The UN’s Hypocrisy

By Shep Gerszberg

It is time to stop pretending the U.N. is a legitimate political or moral authority.

For years now, that has been the way the world has viewed the U.N.: a moral or political authority. Security Council resolutions, General Assembly resolutions, the continued presence of the U.N. Human Rights Council. The U.N. likes to portray itself as an international body which represents the world’s political and moral authority.

It is time to realize it has completely and utterly failed in that regard. Its hypocrisies, self-contradictions, and lack of standards for membership have wholly disqualified it from carrying that mantle.

It is becoming an increasingly popular exercise for individuals and political pundits on the Right to criticize the U.N. and call for a complete U.S. pull out. I am not going to be making that kind of argument here nor am I going to be saying that the U.N. is a complete failure in its entirety, as it still serves a good purpose in organizing aid to nations which need it.

Additionally, it gives nongovernmental organizations a platform to speak to governmental representatives directly, considering there are regimes which would otherwise ban NGOs from having any contact with government officials.

Nonetheless, the U.N. has failed as a political or moral authority.

The most recent evidence of this failure is this Friday’s emergency Security Council meeting regarding the current Iran protests, an important issue given the brutality of the regime and its lack of true democracy and political freedom, traits common to many of the world’s theocracies.

During this session, countries like China, Russia, and Ethiopia condemned the U.S. with varying levels of hostility for “abusing the Security Council” and “taking it away from its intended purpose” by calling an emergency session to respond to internal policy of another country. The Security Council’s purpose includes responding to massive events which directly threaten international peace. The hypocrisy and absurdity present in these country’s words should be staggering if they were not commonplace.

It is fascinating to notice the countries that condemned the U.S. on this matter. Russia, China, and Ethiopia are countries that have massive domestic human rights issues. Two years ago, Ethiopian police killed 100 peaceful protesters during similar anti-government protests like the Iranian demonstrations we are seeing now. China and Russia similarly have repressive regimes that regularly violate human rights. It is obvious that their resistance to the U.S. using the Security Council to condemn such actions is based in their concern that any punitive measures implemented by the Security Council against Iran for these actions might be used as precedent against them one day.

But these sentiments reveal an even bigger structural issue that is one of the reasons why the U.N. is disqualified as a moral and political authority: These repressive, autocratic, human rights-violating regimes are on the Security Council in the first place! Any body that pretends to be a moral authority when simultaneously having countries like this on its highest committee cannot be anything but hypocritical.

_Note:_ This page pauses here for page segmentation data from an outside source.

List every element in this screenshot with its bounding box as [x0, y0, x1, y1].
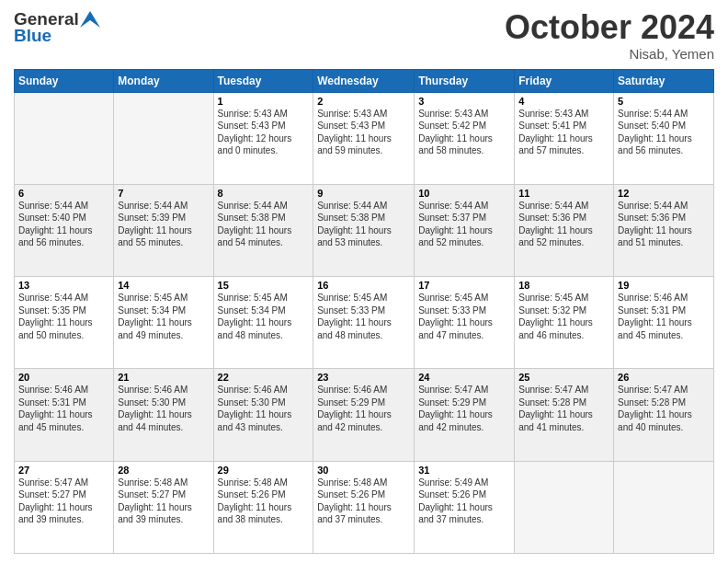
- day-info: Sunrise: 5:46 AMSunset: 5:31 PMDaylight:…: [18, 384, 109, 433]
- day-number: 7: [118, 188, 209, 199]
- day-number: 15: [218, 280, 310, 291]
- day-info: Sunrise: 5:48 AMSunset: 5:26 PMDaylight:…: [218, 477, 310, 526]
- day-number: 29: [218, 465, 310, 476]
- calendar-day-header: Wednesday: [313, 69, 415, 92]
- day-number: 23: [317, 372, 410, 383]
- day-info: Sunrise: 5:48 AMSunset: 5:26 PMDaylight:…: [317, 477, 410, 526]
- day-info: Sunrise: 5:45 AMSunset: 5:32 PMDaylight:…: [518, 292, 609, 341]
- calendar-cell: 15Sunrise: 5:45 AMSunset: 5:34 PMDayligh…: [213, 277, 313, 369]
- day-number: 30: [317, 465, 410, 476]
- day-number: 13: [18, 280, 109, 291]
- day-info: Sunrise: 5:44 AMSunset: 5:40 PMDaylight:…: [618, 108, 710, 157]
- calendar-cell: [114, 92, 213, 184]
- location: Nisab, Yemen: [505, 46, 714, 62]
- day-number: 21: [118, 372, 209, 383]
- calendar-cell: 4Sunrise: 5:43 AMSunset: 5:41 PMDaylight…: [515, 92, 614, 184]
- day-info: Sunrise: 5:44 AMSunset: 5:39 PMDaylight:…: [118, 200, 209, 249]
- svg-marker-0: [80, 11, 100, 28]
- calendar-cell: [15, 92, 114, 184]
- day-number: 12: [618, 188, 710, 199]
- calendar-cell: 5Sunrise: 5:44 AMSunset: 5:40 PMDaylight…: [614, 92, 714, 184]
- day-info: Sunrise: 5:46 AMSunset: 5:29 PMDaylight:…: [317, 384, 410, 433]
- calendar-cell: 10Sunrise: 5:44 AMSunset: 5:37 PMDayligh…: [415, 184, 515, 276]
- calendar-cell: 2Sunrise: 5:43 AMSunset: 5:43 PMDaylight…: [313, 92, 415, 184]
- calendar-cell: 22Sunrise: 5:46 AMSunset: 5:30 PMDayligh…: [213, 369, 313, 461]
- logo-blue-text: Blue: [14, 26, 51, 46]
- calendar-cell: 19Sunrise: 5:46 AMSunset: 5:31 PMDayligh…: [614, 277, 714, 369]
- day-info: Sunrise: 5:44 AMSunset: 5:37 PMDaylight:…: [418, 200, 510, 249]
- calendar-cell: 3Sunrise: 5:43 AMSunset: 5:42 PMDaylight…: [415, 92, 515, 184]
- day-info: Sunrise: 5:44 AMSunset: 5:38 PMDaylight:…: [218, 200, 310, 249]
- calendar-cell: 24Sunrise: 5:47 AMSunset: 5:29 PMDayligh…: [415, 369, 515, 461]
- day-info: Sunrise: 5:43 AMSunset: 5:41 PMDaylight:…: [518, 108, 609, 157]
- calendar-cell: 30Sunrise: 5:48 AMSunset: 5:26 PMDayligh…: [313, 461, 415, 553]
- day-info: Sunrise: 5:46 AMSunset: 5:30 PMDaylight:…: [118, 384, 209, 433]
- calendar-cell: 26Sunrise: 5:47 AMSunset: 5:28 PMDayligh…: [614, 369, 714, 461]
- day-info: Sunrise: 5:44 AMSunset: 5:35 PMDaylight:…: [18, 292, 109, 341]
- day-number: 4: [518, 96, 609, 107]
- calendar-day-header: Saturday: [614, 69, 714, 92]
- day-number: 19: [618, 280, 710, 291]
- day-number: 27: [18, 465, 109, 476]
- day-info: Sunrise: 5:43 AMSunset: 5:43 PMDaylight:…: [218, 108, 310, 157]
- day-info: Sunrise: 5:44 AMSunset: 5:40 PMDaylight:…: [18, 200, 109, 249]
- day-info: Sunrise: 5:46 AMSunset: 5:31 PMDaylight:…: [618, 292, 710, 341]
- calendar-cell: 31Sunrise: 5:49 AMSunset: 5:26 PMDayligh…: [415, 461, 515, 553]
- day-info: Sunrise: 5:45 AMSunset: 5:33 PMDaylight:…: [418, 292, 510, 341]
- day-number: 14: [118, 280, 209, 291]
- day-number: 8: [218, 188, 310, 199]
- calendar-cell: 7Sunrise: 5:44 AMSunset: 5:39 PMDaylight…: [114, 184, 213, 276]
- calendar-cell: 1Sunrise: 5:43 AMSunset: 5:43 PMDaylight…: [213, 92, 313, 184]
- calendar-header-row: SundayMondayTuesdayWednesdayThursdayFrid…: [15, 69, 714, 92]
- day-number: 2: [317, 96, 410, 107]
- calendar-week-row: 27Sunrise: 5:47 AMSunset: 5:27 PMDayligh…: [15, 461, 714, 553]
- day-number: 31: [418, 465, 510, 476]
- header: General Blue October 2024 Nisab, Yemen: [14, 9, 714, 62]
- calendar-cell: 20Sunrise: 5:46 AMSunset: 5:31 PMDayligh…: [15, 369, 114, 461]
- day-number: 26: [618, 372, 710, 383]
- calendar-day-header: Tuesday: [213, 69, 313, 92]
- calendar-cell: 6Sunrise: 5:44 AMSunset: 5:40 PMDaylight…: [15, 184, 114, 276]
- logo-bird-icon: [80, 11, 100, 28]
- calendar-week-row: 20Sunrise: 5:46 AMSunset: 5:31 PMDayligh…: [15, 369, 714, 461]
- day-number: 22: [218, 372, 310, 383]
- calendar-week-row: 1Sunrise: 5:43 AMSunset: 5:43 PMDaylight…: [15, 92, 714, 184]
- day-number: 1: [218, 96, 310, 107]
- day-number: 25: [518, 372, 609, 383]
- day-info: Sunrise: 5:44 AMSunset: 5:36 PMDaylight:…: [618, 200, 710, 249]
- day-number: 5: [618, 96, 710, 107]
- day-info: Sunrise: 5:47 AMSunset: 5:28 PMDaylight:…: [618, 384, 710, 433]
- calendar-cell: 18Sunrise: 5:45 AMSunset: 5:32 PMDayligh…: [515, 277, 614, 369]
- calendar-cell: 11Sunrise: 5:44 AMSunset: 5:36 PMDayligh…: [515, 184, 614, 276]
- calendar-cell: 25Sunrise: 5:47 AMSunset: 5:28 PMDayligh…: [515, 369, 614, 461]
- calendar-cell: 17Sunrise: 5:45 AMSunset: 5:33 PMDayligh…: [415, 277, 515, 369]
- calendar-cell: 23Sunrise: 5:46 AMSunset: 5:29 PMDayligh…: [313, 369, 415, 461]
- calendar-day-header: Monday: [114, 69, 213, 92]
- calendar-cell: 16Sunrise: 5:45 AMSunset: 5:33 PMDayligh…: [313, 277, 415, 369]
- day-info: Sunrise: 5:45 AMSunset: 5:34 PMDaylight:…: [118, 292, 209, 341]
- calendar-cell: 27Sunrise: 5:47 AMSunset: 5:27 PMDayligh…: [15, 461, 114, 553]
- calendar-cell: 29Sunrise: 5:48 AMSunset: 5:26 PMDayligh…: [213, 461, 313, 553]
- title-area: October 2024 Nisab, Yemen: [505, 9, 714, 62]
- day-number: 10: [418, 188, 510, 199]
- day-number: 16: [317, 280, 410, 291]
- day-info: Sunrise: 5:43 AMSunset: 5:42 PMDaylight:…: [418, 108, 510, 157]
- day-info: Sunrise: 5:44 AMSunset: 5:38 PMDaylight:…: [317, 200, 410, 249]
- day-info: Sunrise: 5:47 AMSunset: 5:29 PMDaylight:…: [418, 384, 510, 433]
- calendar-cell: 14Sunrise: 5:45 AMSunset: 5:34 PMDayligh…: [114, 277, 213, 369]
- calendar: SundayMondayTuesdayWednesdayThursdayFrid…: [14, 69, 714, 554]
- calendar-cell: 21Sunrise: 5:46 AMSunset: 5:30 PMDayligh…: [114, 369, 213, 461]
- calendar-week-row: 6Sunrise: 5:44 AMSunset: 5:40 PMDaylight…: [15, 184, 714, 276]
- calendar-cell: 12Sunrise: 5:44 AMSunset: 5:36 PMDayligh…: [614, 184, 714, 276]
- day-info: Sunrise: 5:45 AMSunset: 5:34 PMDaylight:…: [218, 292, 310, 341]
- page: General Blue October 2024 Nisab, Yemen S…: [0, 0, 728, 563]
- day-number: 18: [518, 280, 609, 291]
- calendar-cell: 13Sunrise: 5:44 AMSunset: 5:35 PMDayligh…: [15, 277, 114, 369]
- logo-area: General Blue: [14, 9, 101, 46]
- day-number: 28: [118, 465, 209, 476]
- calendar-day-header: Thursday: [415, 69, 515, 92]
- day-info: Sunrise: 5:46 AMSunset: 5:30 PMDaylight:…: [218, 384, 310, 433]
- calendar-day-header: Friday: [515, 69, 614, 92]
- day-number: 3: [418, 96, 510, 107]
- calendar-cell: 28Sunrise: 5:48 AMSunset: 5:27 PMDayligh…: [114, 461, 213, 553]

Another hypocrisy ties right back into the growing anti-U.S. sentiment in the U.N. The countries complaining about the U.S. using its authority in the Security Council to criticize the internal politics of another country participated in the same exercise when they criticized the U.S.’s internal policy decision to recognize Jerusalem as the capital of Israel. The U.S. is not forcing other countries to recognize Jerusalem as the capital of Israel, as it was a decision made by the U.S.

Still, the Security Council decided to step in and attempt to condemn that decision, only stopped by a U.S. veto, and the countries who condemned the U.S. today for using the Security Council to interfere in another country’s internal politics, used the security council to condemn the U.S.’s internal politics. This utter hypocrisy, as well as a multitude of other sins by the U.N. Security Council and other U.N. bodies like the U.N. Human Rights Council, disqualifies the U.N. from acting as the world’s moral and political authority.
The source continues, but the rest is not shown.